Son zamanlarda hayatımın önemli bir bölümünü spora ayırmaya çalışıyorum. Bundaki temel motivasyonum tahmin edebileceğiniz gibi kilo verebilmek ve bundan sonraki hayatımı mümkün olan en ideal kiloda sürdürebilmek.
Çocukluğumdan üniversite yıllarının sonuna kadar bisiklet sporu ile çok yakından ilgilenmesem de hep bir bisikletim oldu ve sürekli üzerinde olmaya çalıştım. Üniversite sonrası kariyere odaklanan bir hayat size bir anlamda dayatılıyor; sanki insanın hayatında başka hiçbir şey olmamalıymış gibi bir hava içine giriyorsunuz. En azından bendeki durum böyleydi. 2000’den itibaren 10 seneyi aşkın bir süre bisiklet ile ilgili hiç bir yatırım yapmadım; ne maddi olarak, ne de manevi olarak. Halen bir bisiklete sahiptim ama artık emektar bisiklet keyif vermiyor, yeni bir bisiklet almam gerektiği fikri de kafamda canlanmıyordu.
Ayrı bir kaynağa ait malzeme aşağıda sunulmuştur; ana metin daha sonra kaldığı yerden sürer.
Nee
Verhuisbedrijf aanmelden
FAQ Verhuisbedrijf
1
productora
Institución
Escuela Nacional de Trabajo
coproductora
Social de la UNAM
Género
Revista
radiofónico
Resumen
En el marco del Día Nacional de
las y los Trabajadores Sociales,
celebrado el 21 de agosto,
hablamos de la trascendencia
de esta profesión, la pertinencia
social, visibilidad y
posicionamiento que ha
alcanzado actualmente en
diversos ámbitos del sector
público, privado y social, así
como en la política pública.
12 – 13 yıllık bu duraklama döneminde sadece yol bisikleti ile ilgili turları televizyondan takip ediyor, sporcuların insanüstü çabalarına hayranlıkla bakıyordum. Bisiklet ile yeniden tanışmam oğlumun bisiklete binmeye başladığı döneme denk geldi. Onunla bisiklete birlikte binebilmek için aldığım ve her an elimin altında olması açısından gündelik kullanım için de tercih ettiğim katlanabilir bisiklet beni eski dostumla yeniden buluşturdu.
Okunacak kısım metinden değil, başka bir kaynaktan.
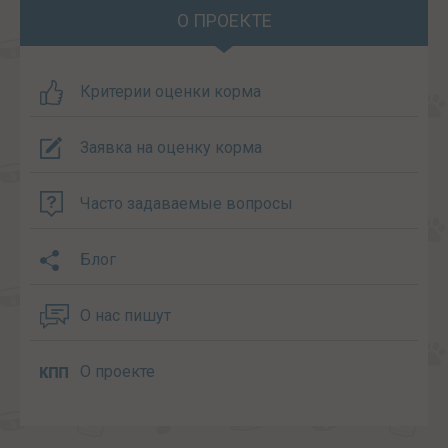
О ПРОЕКТЕ
Критерии оценки корма
Заявка на оценку корма
Часто задаваемые вопросы
Блог
О нас пишут
О проекте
Bisiklet ile aramdaki ilk soğukluğu ve fiziksel hamlığı katlanabilir bisiklet ile attım. Bisiklet ile ilgili teknolojileri, kıyafet ve bisiklet kültürü ile ilgili ayrıntıları yeniden keşfettim. Önce bir şehir bisikleti aldım, yaklaşık 2 yıl boyunca hemen her gün bisiklete bindim (aşırı yağış olan günler hariç) ve işe bisikletle gidip gelmeye başladım. Şehir bisikletinin konforu her ne kadar insanı cezbetse de yol bisikletinin performansı karşısında daha fazla direnemedim ve son bir yıldır kullandığım aero-yol bisikletini aldım.
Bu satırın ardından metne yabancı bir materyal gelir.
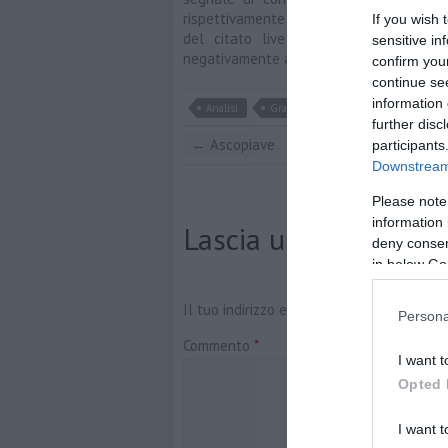
rispettivamente di 79,80 euro e 82,36 eu
If you wish 
del citato livello e trovassero la fo
sensitive in
negativamente aprendo spazi ad una fle
confirm you
continue se
information 
Analisi
Grafico
Tod's
further disc
←
Ascopiave
participants
Downstream 
Please note
information 
Lascia un commento
deny consent
in below Go
Il tuo indirizzo email non sarà pubblicato
Persona
Commento
*
I want t
Opted 
I want t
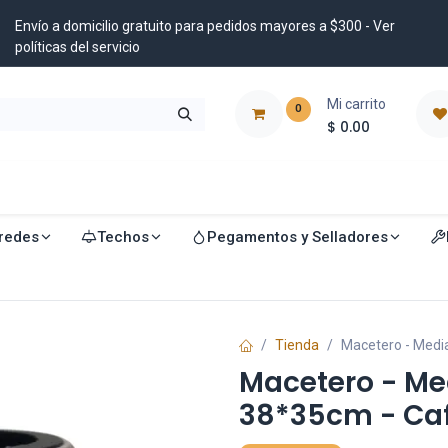
Envío a domicilio gratuito para pedidos mayores a $300 - Ver
políticas del servicio
Mi carrito
0
$
0.00
istribuidores
Blog
redes
Techos
Pegamentos y Selladores
Tienda
Macetero - Media
Macetero - Med
38*35cm - Ca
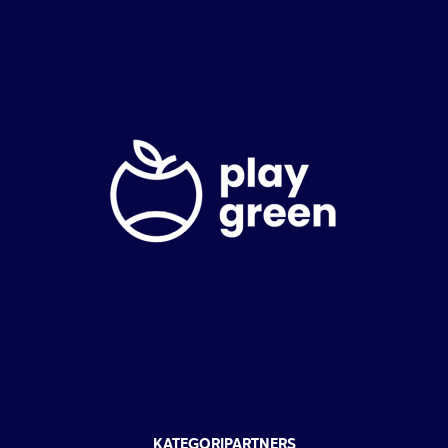
KATEGORIPARTNERS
Bisiklet ile ilgili İnternet üzerindeki paylaşımlarım birçok arkadaşımın yeniden bisiklete ilgi duymasını sağladı. Sosyal medya domino etkisi oluşturabilmeniz için en uygun ortamlardan biri. Ben de elimden geldiği kadar çevremde bisiklet ve sağlıklı yaşam ile ilgili farkındalık oluşturmaya çalışıyorum. İnsanlara bisiklete binmelerini söylemek kolay ama bunu hayata geçirebilecekleri fırsatları verebilmek zor. Özellikle büyük şehirlerde bisikleti gündelik yaşamın bir parçası haline getirebilmek çok daha zor. Bu duruma bir de bisiklet eğitimi alabileceğiniz kişi ya da kurumların olmayışı ekleniyor ve kendiniz için herhangi bir çözüm üretemez hale geliyorsunuz.
Yukarıda bahsettiğim bisikletin gündelik yaşamın bir parçası haline gelebilmesini sağlamak ve farkındalığı arttırmak için konunun uzmanları ile bir araya gelerek yeni bir girişim başlattık: Bisiklet Akademisi. Akademi yayın hayatına bisikletakademisi.net adresinde başladı.
Bisiklet Akademisi hakkındaki detayları öğrenmek için siteyi ziyaret edebilir, bisiklet ve sağlıklı yaşama ilgi duyan herkese tavsiye edebilirsiniz.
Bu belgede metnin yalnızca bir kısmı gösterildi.